Профессор не отозвался.
— Химик, — продолжал Эштёр, — и даже человеческий разум вообще (да будет позволено мне сделать такое обобщение) способен прослеживать лишь то, что существует. И, как
Лицо профессора помрачнело.
— Чепуху городите, — проворчал он. — Ваш ход мысли напоминает рассуждения шахматиста, играющего с самим собой.
— Прошу прощения, — не успокаивался Эштёр, — мой тезис прост: нельзя изыскать то, чего нет. Об этом предупреждает и ясная логика венгерского языка: искать можно лишь то, что есть. Что из этого следует? То, что мы должны искать, или, если угодно, вести изыскания в существующем мире, то есть должны приобретать знания и эти знания упорядочивать и суммировать. А такая работа не несовместима с существованием бога.
— Опять чепуха, — проговорил профессор и, сцепив руки над животом, медленно стал крутить большие пальцы. — Если бы кто-то сказал, что у вас не хватает одного шарика, то, согласно очевидной логике венгерского языка, сие означало бы, что этот шарик следует отыскать и вставить туда, откуда он выпал. Вы бы взялись за это, почтенный коллега?
Эштёр молчал.
— Ну-с?
Так как и на этот раз ответа не последовало, профессор открыл глаза и посмотрел на долговязого студента. — Что с вами?

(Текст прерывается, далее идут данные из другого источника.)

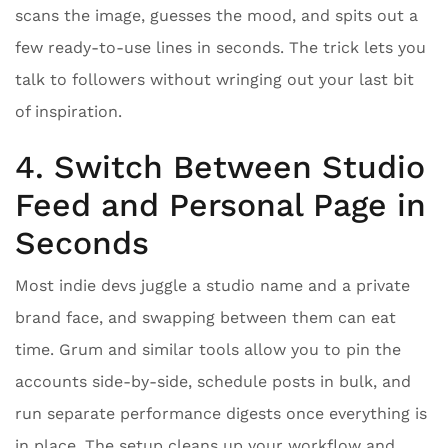
scans the image, guesses the mood, and spits out a
few ready-to-use lines in seconds. The trick lets you
talk to followers without wringing out your last bit
of inspiration.
4. Switch Between Studio
Feed and Personal Page in
Seconds
Most indie devs juggle a studio name and a private
brand face, and swapping between them can eat
time. Grum and similar tools allow you to pin the
accounts side-by-side, schedule posts in bulk, and
run separate performance digests once everything is
in place. The setup cleans up your workflow and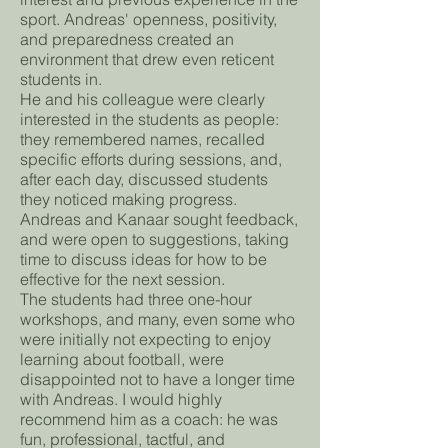
sport. Andreas' openness, positivity,
and preparedness created an
environment that drew even reticent
students in.
He and his colleague were clearly
interested in the students as people:
they remembered names, recalled
specific efforts during sessions, and,
after each day, discussed students
they noticed making progress.
Andreas and Kanaar sought feedback,
and were open to suggestions, taking
time to discuss ideas for how to be
effective for the next session.
The students had three one-hour
workshops, and many, even some who
were initially not expecting to enjoy
learning about football, were
disappointed not to have a longer time
with Andreas. I would highly
recommend him as a coach: he was
fun, professional, tactful, and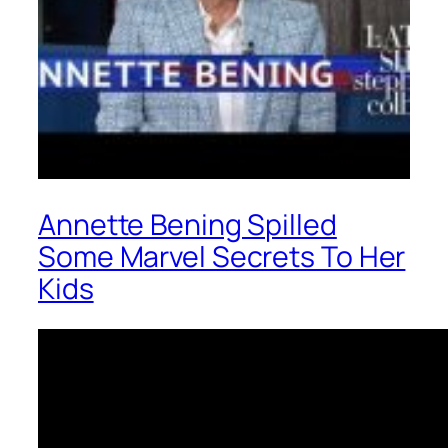
Annette Bening Spilled
Some Marvel Secrets To Her
Kids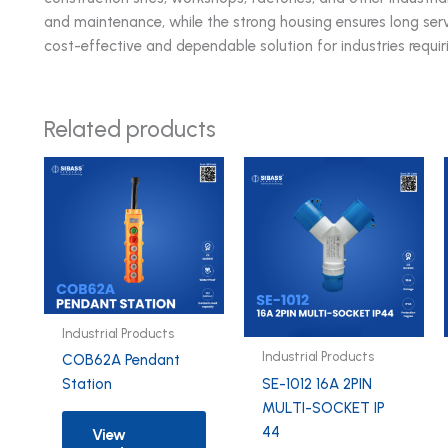
and maintenance, while the strong housing ensures long serv
cost-effective and dependable solution for industries requir
Related products
Industrial Products
Industrial Products
COB62A Pendant
SE-1012 16A 2PIN
Station
MULTI-SOCKET IP
44
View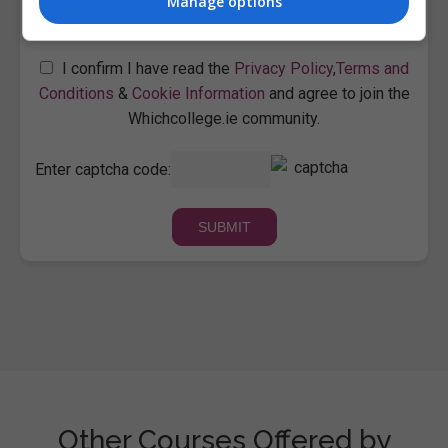
Manage options
I confirm I have read the
Privacy Policy
,
Terms and
Conditions
&
Cookie Information
and agree to join the
Whichcollege.ie community.
Enter captcha code:
Other Courses Offered by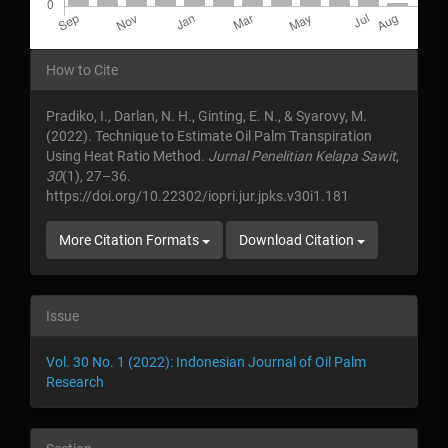
Article
How to Cite
Details
Pradiko, I., Darlan, N. H., Ginting, E. N., & Syarovy, M.
(2022). Technique to Estimate Oil Palm Transpiration
Using Heat Ratio Method.
Jurnal Penelitian Kelapa Sawit
,
30
(1), 27–36.
https://doi.org/10.22302/iopri.jur.jpks.v30i1.181
More Citation Formats
Download Citation
Issue
Vol. 30 No. 1 (2022): Indonesian Journal of Oil Palm
Research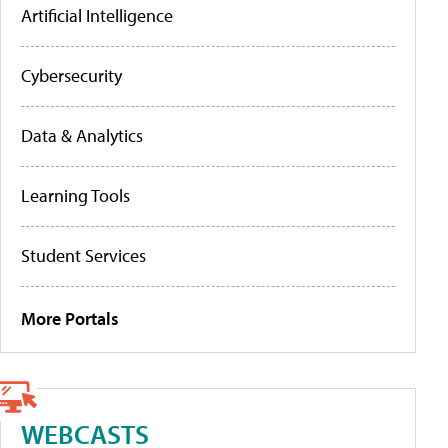
Artificial Intelligence
Cybersecurity
Data & Analytics
Learning Tools
Student Services
More Portals
WEBCASTS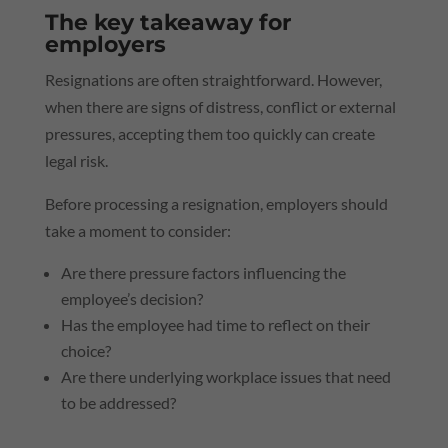
The key takeaway for
employers
Resignations are often straightforward. However,
when there are signs of distress, conflict or external
pressures, accepting them too quickly can create
legal risk.
Before processing a resignation, employers should
take a moment to consider:
Are there pressure factors influencing the
employee’s decision?
Has the employee had time to reflect on their
choice?
Are there underlying workplace issues that need
to be addressed?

— Простите, господин профессор, но, если я верно понял, вы считаете, что у меня не хватает шариков?
Профессор продолжал смотреть на него в упор. — Да.
— В таком случае я не стану продолжать, — объявил Эштёр.
— Не продолжайте! — В комнате наступила тишина. — А вы чему веселитесь? — раздраженно обрушился профессор на трех студентов, расположившихся в сторонке, которые, тихонько, но внятно хихикая, старались тактично и по возможности ясно дать профессору понять, что они, безусловно, с ним согласны. — Палинка ударила вам в голову? Ну что ж, пожалуйте… наливайте себе, не стесняйтесь… Мне за то и платят, чтобы я начинял вам головы! Что же касается вас, коллега Эштёр, — обратился он опять к долговязому студенту, который вперил неподвижный невидящий взгляд в пространство, втянув в себя все свои длинные конечности, — то пусть послужит вам утешением сознание, что относительно самого себя я придерживаюсь куда более низкого мнения.
Эштёр молчал.
— Позволю себе надеяться, господин профессор, — проговорил он после довольно длинной паузы, — что вы виноваты в этом столь же мало, как и я.
— Я не позволяю себе надеяться на это, — вздохнув, сказал профессор. Тибольд Бешшенеи, который просидел все это время, отвернувшись, чтобы не видеть внезапно опротивевшее ему лицо профессора, услышав вздох, искоса взглянул на него: на мгновение ему показалось, что перед ними сидит незнакомый усталый старик. — Что вас подталкивает в стремлении к знанию? — осведомился профессор.